— Слова, которые произнёс ты, грабитель с изуродованным носом, это выдумка самого позднего, растленного времени. Выдумка, зародившаяся в возгордившемся сердце Фив и вышедшая через их наглые уста. Амон — бог малого города и бедного нома. Египет знал и почитал Монту-воителя в Фивах, но не Амона. Возвысился этот слишком уж таинственный бог человеческим обманом и хитростью. Ещё в дни моей молодости стали тихо говорить безумное, что Амон — это Ра. Теперь я слышу и совсем несообразное — Птах есть тело Амона и его голова. Так знай же, если способен хоть что-то понимать, что Птах это древнейший и первый, он Нун, из тёмных вод которого возникает творящий Атум.
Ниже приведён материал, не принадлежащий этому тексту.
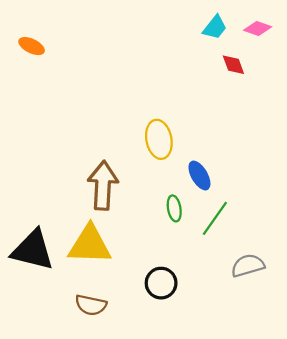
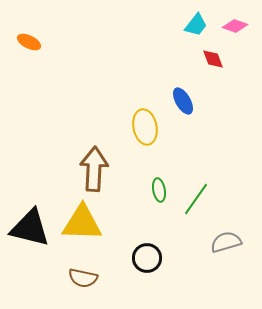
blue ellipse: (199, 176) -> (183, 101), moved

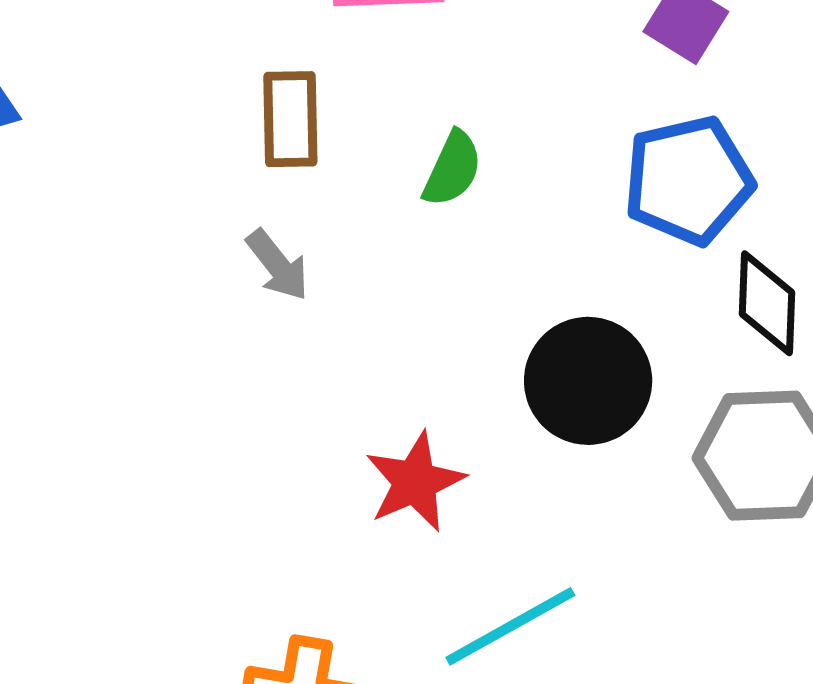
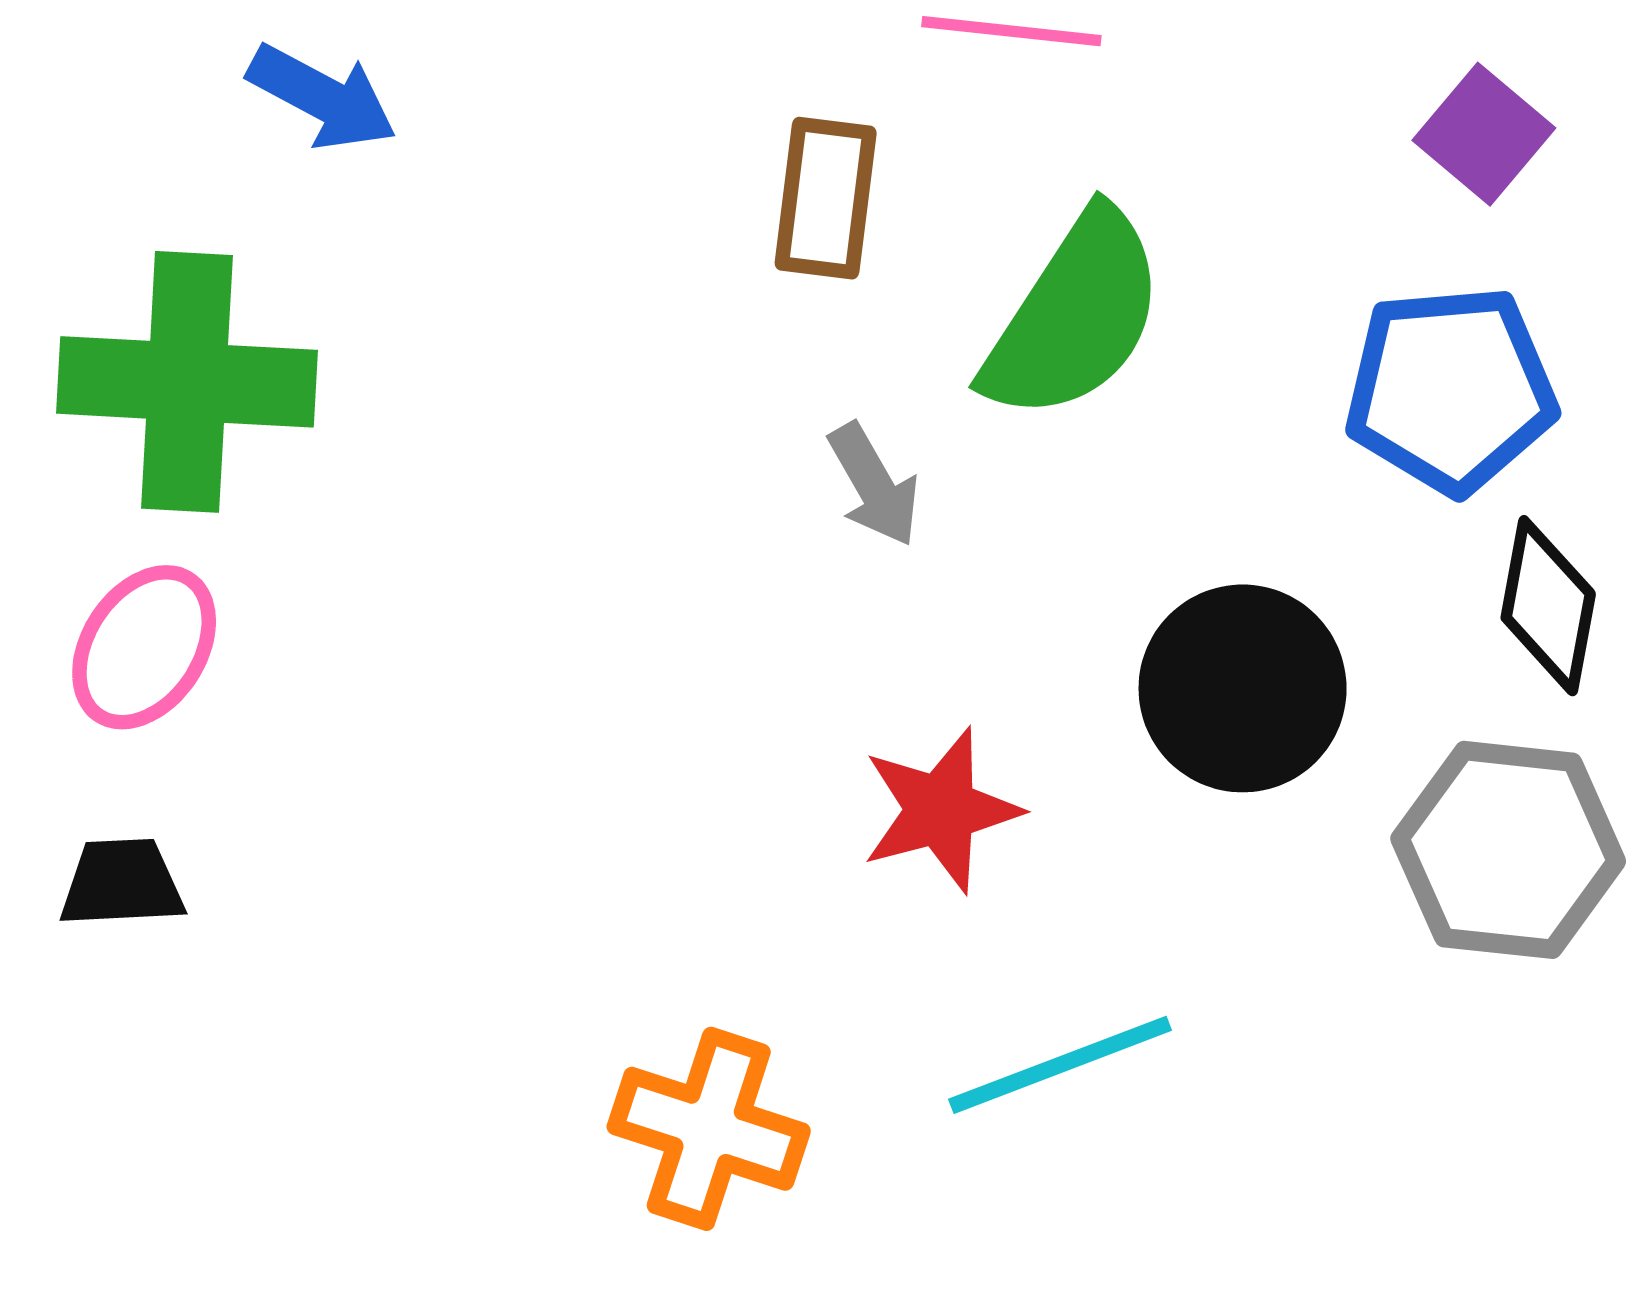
green semicircle: (452, 169) -> (1074, 316), size x1.8
gray arrow: (278, 265) -> (874, 485), moved

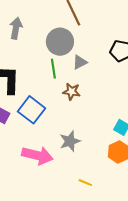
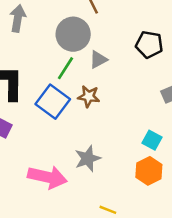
green line: (53, 69) -> (65, 68), turned 42
blue square: (32, 110) -> (53, 102), moved

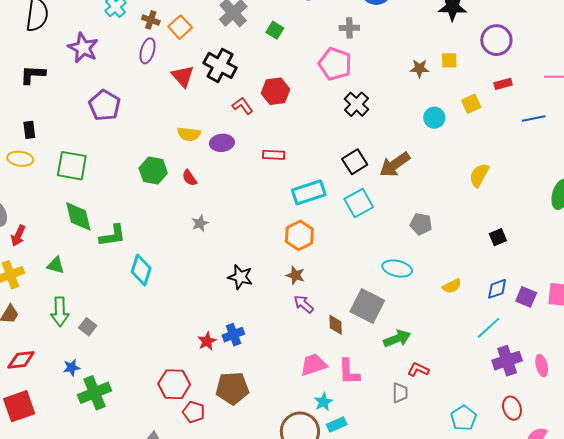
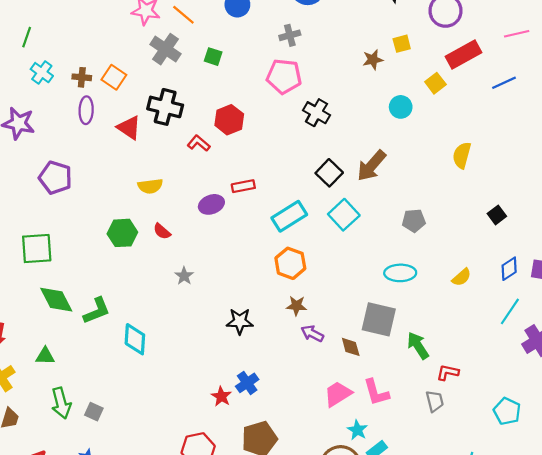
red rectangle: (503, 84) -> (463, 54), size x1.8
purple ellipse: (222, 143) -> (211, 204), moved
green arrow: (397, 339) -> (418, 346), turned -88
Птах сердце и язык великой девятки, он зачал в своём сердце и воплотил в языке образ Атума. Птах был и замыслом, и языком. Птах вселил силу во всех богов. Всё, стало быть, и управляется замыслом Птаха и его приказом. Птах породил творящего Атума, но везде, где творится, есть Птах. Девятка Атума возникла из его семени, исторгнутого перстами его. Девятка Атума суть зубы и губы в устах, которые произносят имя его, и таким образом Шу и Тефнут вышли из уст.
Птахотеп согнал целую волну пота со своего чела, как будто только что сдвинул в одиночку огромный каменный блок на жаре, и произнёс:
— Это слова из древнейшего папируса, что хранится в храме Птаха десять сотен лет, а папирус этот есть список с другого папируса, число лет которого неизвестно, и где он в этом списке, твой Амон?!
Жрец поскрёб грудь короткими пальцами.
— У Египта, Верхнего и Нижнего, всегда была одна столица — Мемфис. Династия сменяла династию, но фараон жил здесь, подле великих пирамид, там, где грезит наяву сфинкс. Даже нечистый первый царь гиксосский поселился в Мемфисе, признавая его первенство. Но теперь появились люди, считающие, что пришло время другого города.
— Если Мемфис ослабел, пусть Египту помогут Фивы, — донеслось с глиняного пола.
Птахотеп вдруг засмеялся:
— Пусть, воистину, пусть. Но под знаменем Птаха. В тебе я не ошибся, тебя не переделать никакими речами, пусть они будут трижды истинными. Имя Амона слишком глубоко въелось в твою душу, и его не выковырнуть никаким, самым умным словом. Хорошо, что ты не стал притворяться, делая вид, что переубеждён моими доводами, и узрел истинного божественного повелителя. Я бы тебе всё равно не поверил. Такие, как ты, не меняются. Но хвала Птаху, просветляющему умы. Воитель Яхмос не так убог умом, идя по тропам явной войны, он способен узреть и пути тайных замыслов. Он уже ищет защиты от прожорливого Амона и его верховного жреца, и он получит помощь от Птаха и от меня. Он давно уже, хотя и с моей помощью, понял, что верховный жрец Амона мечтает женить своего племянника Мериптаха на одной из дочерей бессильного Камоса. И тогда уделом полководца Яхмоса станут походы, в которых так легко погибнуть, а подлинная власть — уделом Аменемхета. До того как состоится эта свадьба и Яхмос будет привязан к колеснице Амона намертво, Аменемхет не позволит начаться войне с гиксосами, хотя она уже давно назрела. Сердце Яхмоса открыто для слов древней книги, и сегодня же я пошлю ему подарок, ты мог видеть его в воротах крепости, безумный убийца. Оказавшись в руках Яхмоса, этот подарок окончательно развяжет ему руки и позволит полностью сбросить со своего рода ярмо Амона. Я оказался прозорливее всех, и только потому, что Птах меня надоумливал.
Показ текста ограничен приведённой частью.